> _PROBLEM DETAILS_:
Looking at the data below, state how many lines contain "header". No other words are wanted.

WORKING DATA START

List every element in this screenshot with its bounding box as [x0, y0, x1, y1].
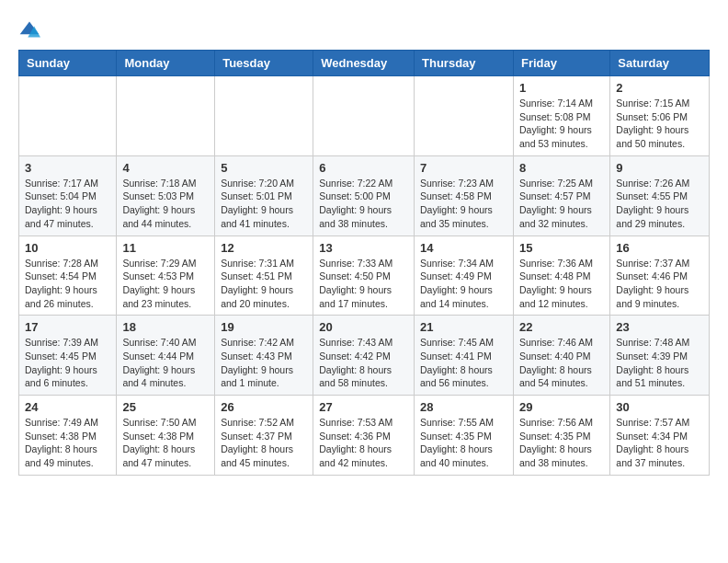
calendar-cell: 25Sunrise: 7:50 AM Sunset: 4:38 PM Dayli…: [117, 396, 215, 476]
day-number: 27: [319, 400, 408, 414]
calendar-cell: 30Sunrise: 7:57 AM Sunset: 4:34 PM Dayli…: [610, 396, 710, 476]
day-number: 2: [616, 81, 703, 95]
weekday-header: Monday: [117, 51, 215, 76]
day-number: 1: [519, 81, 604, 95]
calendar-cell: 1Sunrise: 7:14 AM Sunset: 5:08 PM Daylig…: [513, 76, 609, 156]
calendar-week-row: 24Sunrise: 7:49 AM Sunset: 4:38 PM Dayli…: [19, 396, 710, 476]
page-header: [18, 18, 710, 40]
calendar-header-row: SundayMondayTuesdayWednesdayThursdayFrid…: [19, 51, 710, 76]
day-info: Sunrise: 7:56 AM Sunset: 4:35 PM Dayligh…: [519, 416, 604, 470]
calendar-cell: [19, 76, 117, 156]
day-number: 9: [616, 161, 703, 175]
calendar-cell: 10Sunrise: 7:28 AM Sunset: 4:54 PM Dayli…: [19, 236, 117, 316]
calendar-cell: 18Sunrise: 7:40 AM Sunset: 4:44 PM Dayli…: [117, 316, 215, 396]
calendar-cell: 27Sunrise: 7:53 AM Sunset: 4:36 PM Dayli…: [313, 396, 415, 476]
calendar-cell: 9Sunrise: 7:26 AM Sunset: 4:55 PM Daylig…: [610, 155, 710, 236]
logo: [18, 18, 44, 40]
day-number: 13: [319, 241, 408, 255]
day-info: Sunrise: 7:46 AM Sunset: 4:40 PM Dayligh…: [519, 336, 604, 390]
day-info: Sunrise: 7:49 AM Sunset: 4:38 PM Dayligh…: [25, 416, 110, 470]
day-info: Sunrise: 7:29 AM Sunset: 4:53 PM Dayligh…: [122, 257, 209, 311]
day-info: Sunrise: 7:31 AM Sunset: 4:51 PM Dayligh…: [221, 257, 307, 311]
day-info: Sunrise: 7:55 AM Sunset: 4:35 PM Dayligh…: [420, 416, 507, 470]
calendar-cell: 14Sunrise: 7:34 AM Sunset: 4:49 PM Dayli…: [415, 236, 514, 316]
day-number: 22: [519, 320, 604, 334]
calendar-cell: 20Sunrise: 7:43 AM Sunset: 4:42 PM Dayli…: [313, 316, 415, 396]
calendar-cell: 6Sunrise: 7:22 AM Sunset: 5:00 PM Daylig…: [313, 155, 415, 236]
weekday-header: Friday: [513, 51, 609, 76]
day-info: Sunrise: 7:36 AM Sunset: 4:48 PM Dayligh…: [519, 257, 604, 311]
calendar-cell: 3Sunrise: 7:17 AM Sunset: 5:04 PM Daylig…: [19, 155, 117, 236]
day-info: Sunrise: 7:50 AM Sunset: 4:38 PM Dayligh…: [122, 416, 209, 470]
calendar-cell: [415, 76, 514, 156]
calendar-cell: [313, 76, 415, 156]
day-info: Sunrise: 7:37 AM Sunset: 4:46 PM Dayligh…: [616, 257, 703, 311]
day-number: 21: [420, 320, 507, 334]
day-info: Sunrise: 7:57 AM Sunset: 4:34 PM Dayligh…: [616, 416, 703, 470]
day-number: 14: [420, 241, 507, 255]
day-number: 26: [221, 400, 307, 414]
calendar-week-row: 17Sunrise: 7:39 AM Sunset: 4:45 PM Dayli…: [19, 316, 710, 396]
day-number: 6: [319, 161, 408, 175]
day-number: 12: [221, 241, 307, 255]
day-number: 16: [616, 241, 703, 255]
day-info: Sunrise: 7:15 AM Sunset: 5:06 PM Dayligh…: [616, 97, 703, 151]
day-number: 15: [519, 241, 604, 255]
calendar-cell: 15Sunrise: 7:36 AM Sunset: 4:48 PM Dayli…: [513, 236, 609, 316]
calendar-cell: 24Sunrise: 7:49 AM Sunset: 4:38 PM Dayli…: [19, 396, 117, 476]
day-number: 20: [319, 320, 408, 334]
calendar-cell: [117, 76, 215, 156]
calendar-cell: 23Sunrise: 7:48 AM Sunset: 4:39 PM Dayli…: [610, 316, 710, 396]
day-number: 8: [519, 161, 604, 175]
calendar-week-row: 1Sunrise: 7:14 AM Sunset: 5:08 PM Daylig…: [19, 76, 710, 156]
calendar-cell: 7Sunrise: 7:23 AM Sunset: 4:58 PM Daylig…: [415, 155, 514, 236]
calendar-week-row: 3Sunrise: 7:17 AM Sunset: 5:04 PM Daylig…: [19, 155, 710, 236]
calendar-cell: 28Sunrise: 7:55 AM Sunset: 4:35 PM Dayli…: [415, 396, 514, 476]
calendar-cell: 19Sunrise: 7:42 AM Sunset: 4:43 PM Dayli…: [215, 316, 313, 396]
day-number: 24: [25, 400, 110, 414]
day-info: Sunrise: 7:20 AM Sunset: 5:01 PM Dayligh…: [221, 177, 307, 231]
weekday-header: Thursday: [415, 51, 514, 76]
day-info: Sunrise: 7:34 AM Sunset: 4:49 PM Dayligh…: [420, 257, 507, 311]
calendar-cell: 11Sunrise: 7:29 AM Sunset: 4:53 PM Dayli…: [117, 236, 215, 316]
calendar-cell: 13Sunrise: 7:33 AM Sunset: 4:50 PM Dayli…: [313, 236, 415, 316]
day-number: 23: [616, 320, 703, 334]
calendar-cell: 17Sunrise: 7:39 AM Sunset: 4:45 PM Dayli…: [19, 316, 117, 396]
day-info: Sunrise: 7:14 AM Sunset: 5:08 PM Dayligh…: [519, 97, 604, 151]
day-info: Sunrise: 7:48 AM Sunset: 4:39 PM Dayligh…: [616, 336, 703, 390]
day-info: Sunrise: 7:42 AM Sunset: 4:43 PM Dayligh…: [221, 336, 307, 390]
day-info: Sunrise: 7:25 AM Sunset: 4:57 PM Dayligh…: [519, 177, 604, 231]
day-info: Sunrise: 7:43 AM Sunset: 4:42 PM Dayligh…: [319, 336, 408, 390]
day-info: Sunrise: 7:45 AM Sunset: 4:41 PM Dayligh…: [420, 336, 507, 390]
calendar-cell: 16Sunrise: 7:37 AM Sunset: 4:46 PM Dayli…: [610, 236, 710, 316]
day-number: 10: [25, 241, 110, 255]
day-info: Sunrise: 7:33 AM Sunset: 4:50 PM Dayligh…: [319, 257, 408, 311]
day-number: 28: [420, 400, 507, 414]
day-info: Sunrise: 7:39 AM Sunset: 4:45 PM Dayligh…: [25, 336, 110, 390]
day-number: 7: [420, 161, 507, 175]
calendar-cell: 5Sunrise: 7:20 AM Sunset: 5:01 PM Daylig…: [215, 155, 313, 236]
weekday-header: Sunday: [19, 51, 117, 76]
calendar-cell: 2Sunrise: 7:15 AM Sunset: 5:06 PM Daylig…: [610, 76, 710, 156]
calendar-cell: 12Sunrise: 7:31 AM Sunset: 4:51 PM Dayli…: [215, 236, 313, 316]
day-info: Sunrise: 7:28 AM Sunset: 4:54 PM Dayligh…: [25, 257, 110, 311]
calendar-cell: 8Sunrise: 7:25 AM Sunset: 4:57 PM Daylig…: [513, 155, 609, 236]
day-number: 4: [122, 161, 209, 175]
day-info: Sunrise: 7:52 AM Sunset: 4:37 PM Dayligh…: [221, 416, 307, 470]
day-info: Sunrise: 7:40 AM Sunset: 4:44 PM Dayligh…: [122, 336, 209, 390]
day-info: Sunrise: 7:22 AM Sunset: 5:00 PM Dayligh…: [319, 177, 408, 231]
day-number: 18: [122, 320, 209, 334]
day-number: 17: [25, 320, 110, 334]
day-number: 25: [122, 400, 209, 414]
day-info: Sunrise: 7:18 AM Sunset: 5:03 PM Dayligh…: [122, 177, 209, 231]
calendar-cell: [215, 76, 313, 156]
logo-icon: [18, 18, 40, 40]
calendar-table: SundayMondayTuesdayWednesdayThursdayFrid…: [18, 50, 710, 476]
day-number: 5: [221, 161, 307, 175]
day-number: 29: [519, 400, 604, 414]
day-number: 3: [25, 161, 110, 175]
calendar-cell: 29Sunrise: 7:56 AM Sunset: 4:35 PM Dayli…: [513, 396, 609, 476]
day-info: Sunrise: 7:26 AM Sunset: 4:55 PM Dayligh…: [616, 177, 703, 231]
calendar-cell: 22Sunrise: 7:46 AM Sunset: 4:40 PM Dayli…: [513, 316, 609, 396]
weekday-header: Wednesday: [313, 51, 415, 76]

WORKING DATA END

> _YOUR SOLUTION_:
7